In the case of Habitat for Humanity of Westchester, Jim needed Internet and phone access to recruit and organize volunteers, secure supplies, coordinate with other relief agencies, and communicate with his staff back in Westchester.
The TacOps team first became aware of Jim’s need from William DeKnatel, a Cisco employee and Habitat for Humanity advocate in the New York City area. Within three hours of receiving William’s email, the TacOps team activated to respond.
The Cisco TacOps team partnered with Hughes Network Systems to provide an Internet uplink. Hughes installed a satellite and Cisco provided free IP phones and an Emergency Communications Kit – a suitcase-sized cabinet containing Cisco technology that provides rapidly deployable, field-based voice and data communications.
Matt Altman, a Cisco TacOps engineer, said Habitat will use the Cisco Emergency Communications Kit as long as needed.
“When the time is right, we will help them make the transition to a landline that will be self-sustaining,” Matt said. “When the dust settles and they get a sense of how long they are going to be there, then we can work on a transition plan.”
“We are still using the system as we speak,” Jim said. “I am very grateful. Here we are 49 days later and your communication has helped us in a big way.”

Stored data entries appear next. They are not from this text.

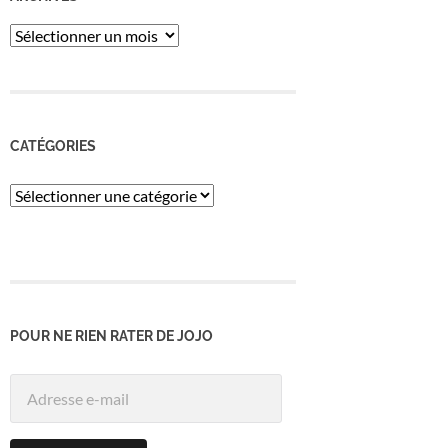
ARCHIVES
CATÉGORIES
Catégories
POUR NE RIEN RATER DE JOJO
Adresse
e-
mail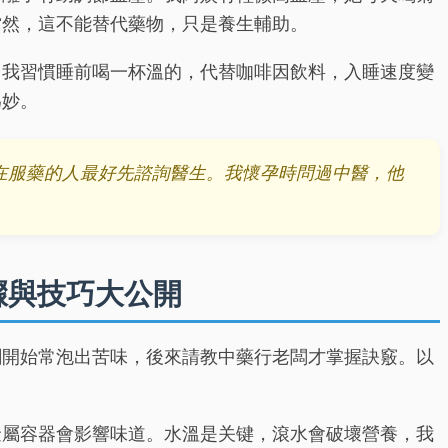
當然，這不能替代藥物，只是養生輔助。
。我習慣睡前喝一杯溫的，代替咖啡因飲料，入睡速度變
為妙。
在服藥的人最好先諮詢醫生。我懷孕時問過中醫，他
驟與技巧大公開
剛開始常泡出苦味，後來請教中藥行老闆才掌握訣竅。以
金屬容器會影響味道。水溫是关键，滾水會破壞營養，我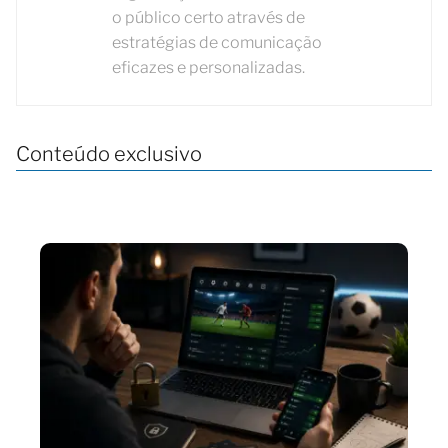
o público certo através de
estratégias de comunicação
eficazes e personalizadas.
Conteúdo exclusivo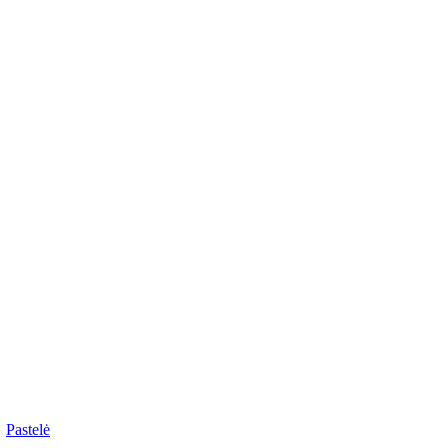
dailesreikmenys.lt
Pastelė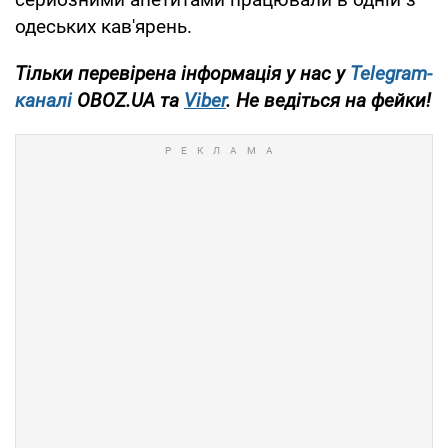
одеських кав'ярень.
Тільки перевірена інформація у нас у
Telegram-
каналі
OBOZ.UA та
Viber
. Не ведіться на фейки!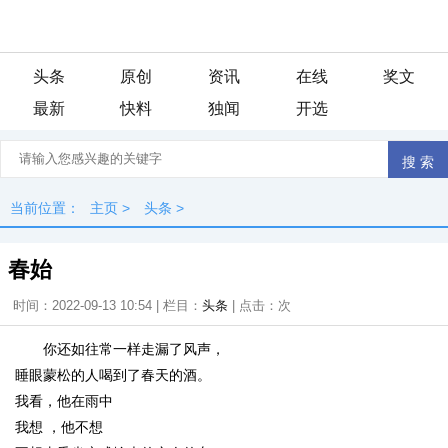
头条
原创
资讯
在线
奖文
最新
快料
独闻
开选
当前位置：
主页
>
头条
>
春始
时间：2022-09-13 10:54 | 栏目：
头条
| 点击：
次
你还如往常一样走漏了风声，
睡眼蒙松的人喝到了春天的酒。
我看，他在雨中
我想 ，他不想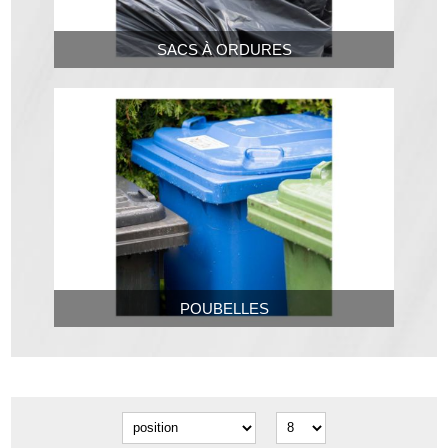
SACS À ORDURES
POUBELLES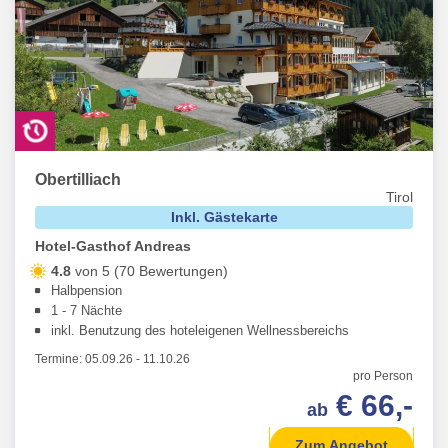
Obertilliach
Tirol
Inkl. Gästekarte
Hotel-Gasthof Andreas
4.8
von 5 (70 Bewertungen)
Halbpension
1 - 7 Nächte
inkl. Benutzung des hoteleigenen Wellnessbereichs
Termine:
05.09.26
-
11.10.26
pro Person
€ 66,-
ab
Zum Angebot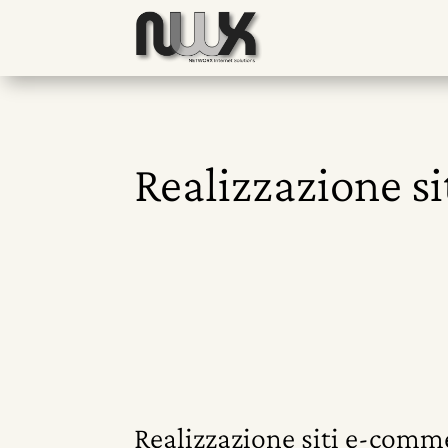
Realizzazione si
Realizzazione siti e-comme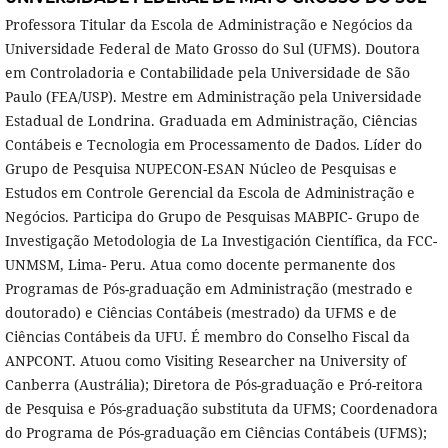
Professora Titular da Escola de Administração e Negócios da
Universidade Federal de Mato Grosso do Sul (UFMS). Doutora
em Controladoria e Contabilidade pela Universidade de São
Paulo (FEA/USP). Mestre em Administração pela Universidade
Estadual de Londrina. Graduada em Administração, Ciências
Contábeis e Tecnologia em Processamento de Dados. Líder do
Grupo de Pesquisa NUPECON-ESAN Núcleo de Pesquisas e
Estudos em Controle Gerencial da Escola de Administração e
Negócios. Participa do Grupo de Pesquisas MABPIC- Grupo de
Investigação Metodologia de La Investigación Científica, da FCC-
UNMSM, Lima- Peru. Atua como docente permanente dos
Programas de Pós-graduação em Administração (mestrado e
doutorado) e Ciências Contábeis (mestrado) da UFMS e de
Ciências Contábeis da UFU. É membro do Conselho Fiscal da
ANPCONT. Atuou como Visiting Researcher na University of
Canberra (Austrália); Diretora de Pós-graduação e Pró-reitora
de Pesquisa e Pós-graduação substituta da UFMS; Coordenadora
do Programa de Pós-graduação em Ciências Contábeis (UFMS);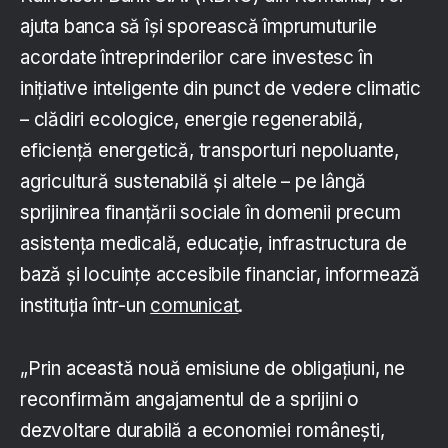
ajuta banca să își sporească împrumuturile
acordate întreprinderilor care investesc în
inițiative inteligente din punct de vedere climatic
– clădiri ecologice, energie regenerabilă,
eficiență energetică, transporturi nepoluante,
agricultură sustenabilă și altele – pe lângă
sprijinirea finanțării sociale în domenii precum
asistența medicală, educație, infrastructura de
bază și locuințe accesibile financiar, informează
instituția într-un
comunicat
.
„Prin această nouă emisiune de obligațiuni, ne
reconfirmăm angajamentul de a sprijini o
dezvoltare durabilă a economiei românești,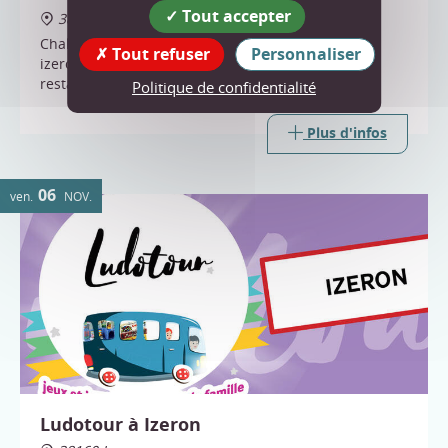
Tout accepter
38160 Izeron
Challenge Papy Jacko organisé par "Les pit' boules
Tout refuser
Personnaliser
izeronnaises" ; limité à 32 doublettes ; - Buvette et
restauration sur place ; Inscription par téléphone
Politique de confidentialité
Plus d'infos
06
ven.
NOV.
Ludotour à Izeron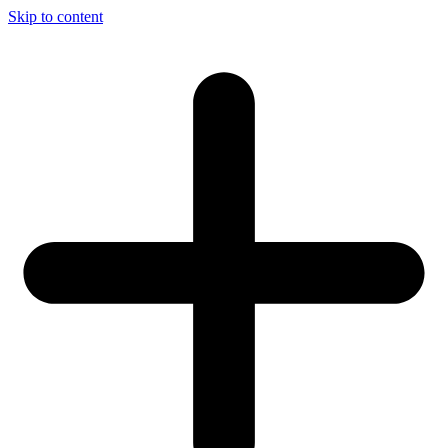
Skip to content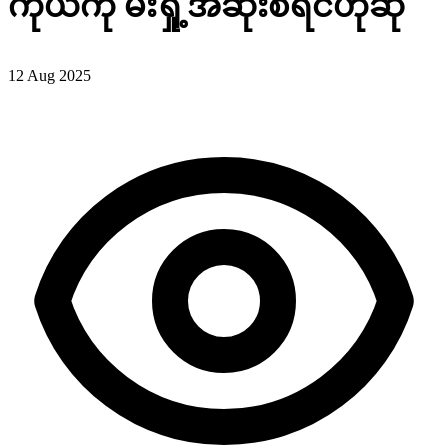
ကိုယ်ကို မီးရှို့အဆုံးစီရင်ဟုဆို
12 Aug 2025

After the TacOps team finished connecting Habitat’s makeshift office, they boarded their Network Emergency Response Vehicle (NERV) and assisted other agencies in New York and New Jersey that lacked connectivity. The team demobilized on November 16.
Get more details on how the Cisco TacOps team helped in Highlands, New Jersey.
Supporting Sandy Victims from Home
While the TacOps team was helping the relief effort in New York and New Jersey, Cisco employees around the United States and world were making their own contributions, literally, from home.
As of January 2, 2013, Cisco employees donated more than US$203,000 to 16 humanitarian organizations and food banks in the United States and Caribbean through the Hurricane Sandy Relief Campaign. The Cisco Foundation doubled the match for any organization providing food as part of the relief effort — tripling the impact of our employee’s contributions to more than $609,000.
“We knew from talking to our customers, partners, and fellow employees in the impacted areas that the situation was dire,” said Cisco Foundation Executive Director Peter Tavernise. “Many of us are frustrated and want to help when we see the devastation on television. The campaign gives our employees a way to contribute in a meaningful way to direct relief services via the Red Cross and a number of local and regional agencies.”
The TacOps team and disaster relief campaigns are just two components of Cisco’s effort to meet critical human needs.